Fue el 23 de julio de 1993 una noticia impactante sacudió el mundo.


James R. Jordan, padre de Su Majestad, Michael Jordan había sido asesinado.

Al principio se le dio como desaparecido y su cadáver fue descubierto el 3 de agosto del mismo año en un pequeño río de Carolina del Sur, por lo que el caso se le dio seguimiento por parte del FBI.

James R. Jordan.

Hubo un montón de especulaciones acerca de su muerte. Algunas versiones aseguran que se trató de una venganza por la fuerte adicción al juego de Michael y otras establecen que se trató de un intento de asalto para quitarle el lujoso vehículo en el que se transportaba que era un Lexus de 40 mil dólares.

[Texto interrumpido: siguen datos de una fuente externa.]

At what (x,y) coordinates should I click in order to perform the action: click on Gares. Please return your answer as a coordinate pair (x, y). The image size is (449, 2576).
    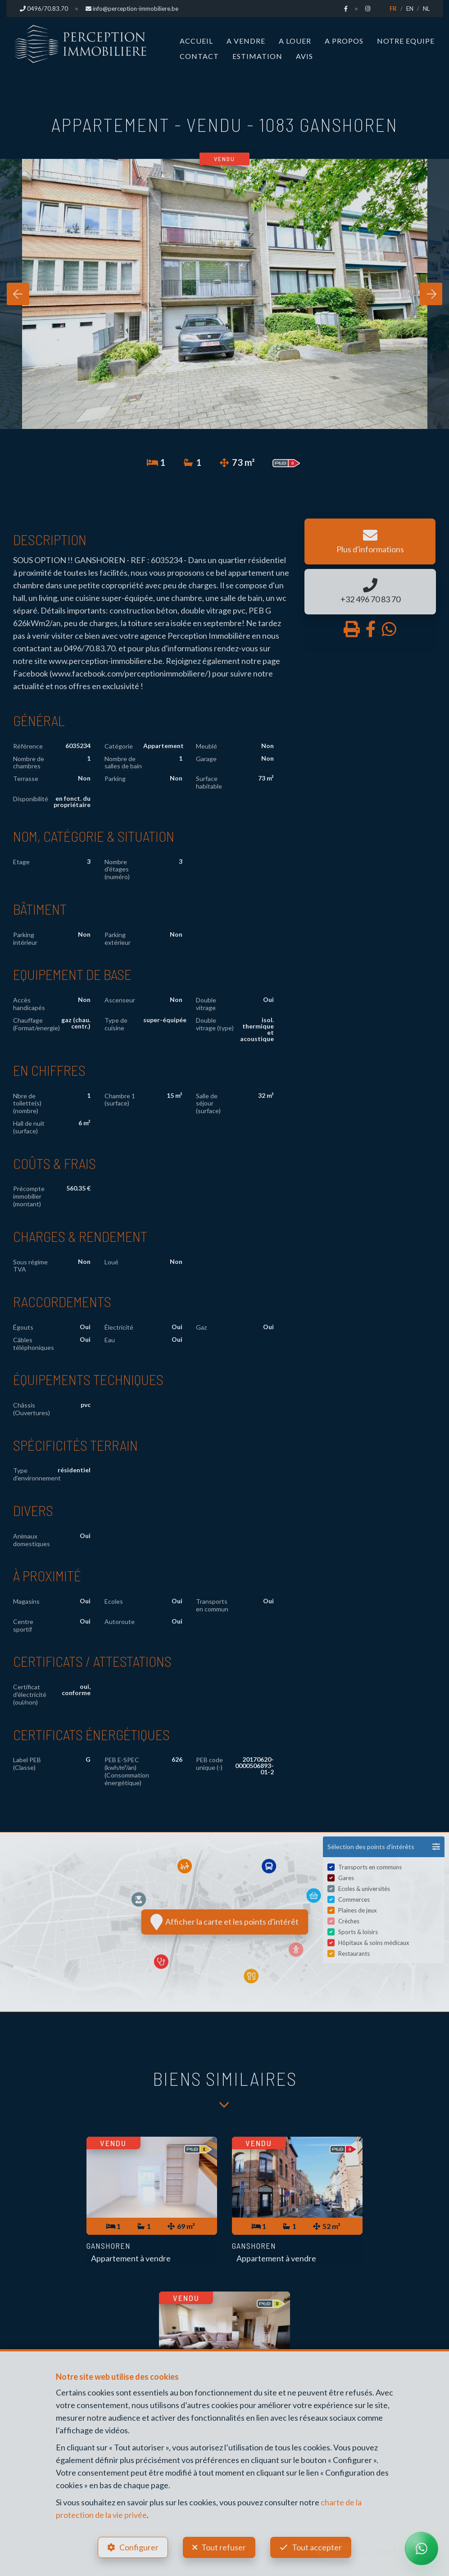     Looking at the image, I should click on (346, 1878).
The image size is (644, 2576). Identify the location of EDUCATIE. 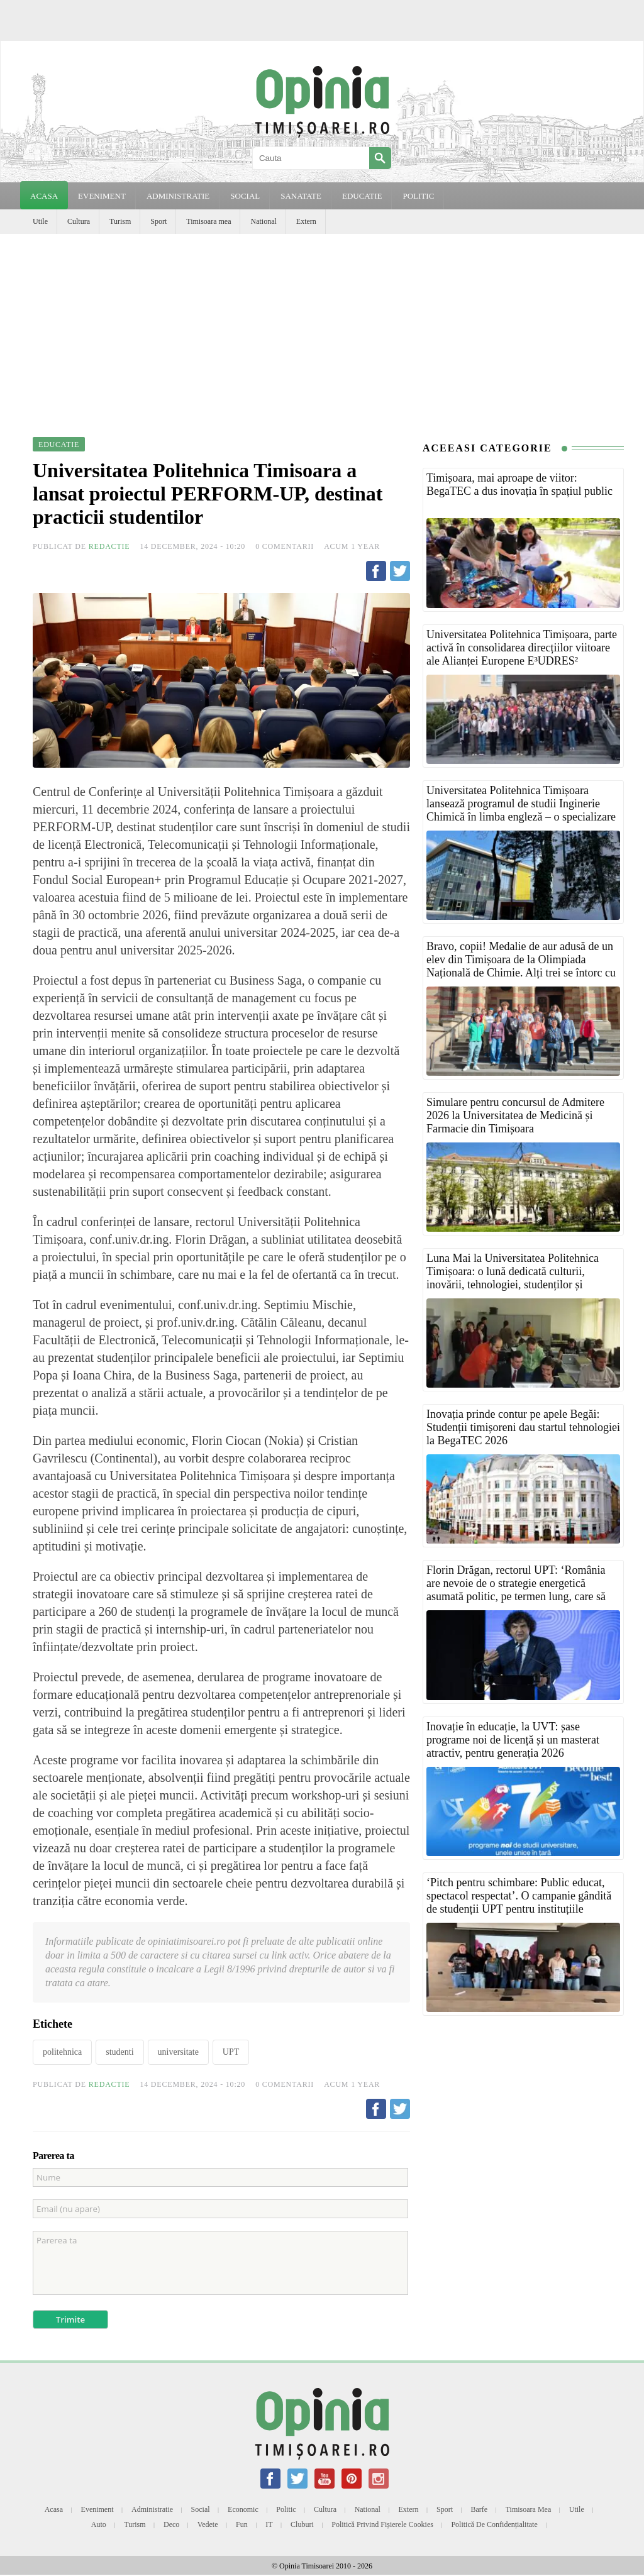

La muerte de James trajo muchas repercusiones y la más fuerte fue cuando Su Majestad decidió retirarse del basquetbol oficialmente el 6 de octubre de 1993 a causa de la muerte de su padre, perdió a la única persona que lo inspiró a hacer deporte.

Meses después Michael Jordan anunció, que como homenaje a su padre jugaría beisbol, pues siempre fue su deporte favorito y él le había prometido que cuando se retirara tomaría los bates, manoplas y gorras.

Cuando Michael Jordan perdió a su mayor inspiración: Su padre James R. Jordan.

Su paso con los Birmingham Barons, sucursal en Ligas Menores de los Chicago White Sox no fue lo que se esperaba…

Después de jugar beisbol de manera fallida, Jordan regresó a la NBA en la temporada 1994-1995, al parecer las heridas por la muerte de su padre habían cerrado pues su carrera se disparó hacia arriba y estuvo en la cima por mucho tiempo, motivado por el encarcelamientos de los presuntos culpables, el resto de la historia en las duelas de basquet ya se la saben. Gloria, gloria y más gloria…

En el 2010, uno de los hombres encontrados como culpable de nombre Daniel Andre Green, aseguró que los investigadores manejaron mal los informes de laboratorio, pues él no mató a James Jordan, sino que únicamente ayudó a esconder el cuerpo buscando solamente la lealtad ante sus “amigos”.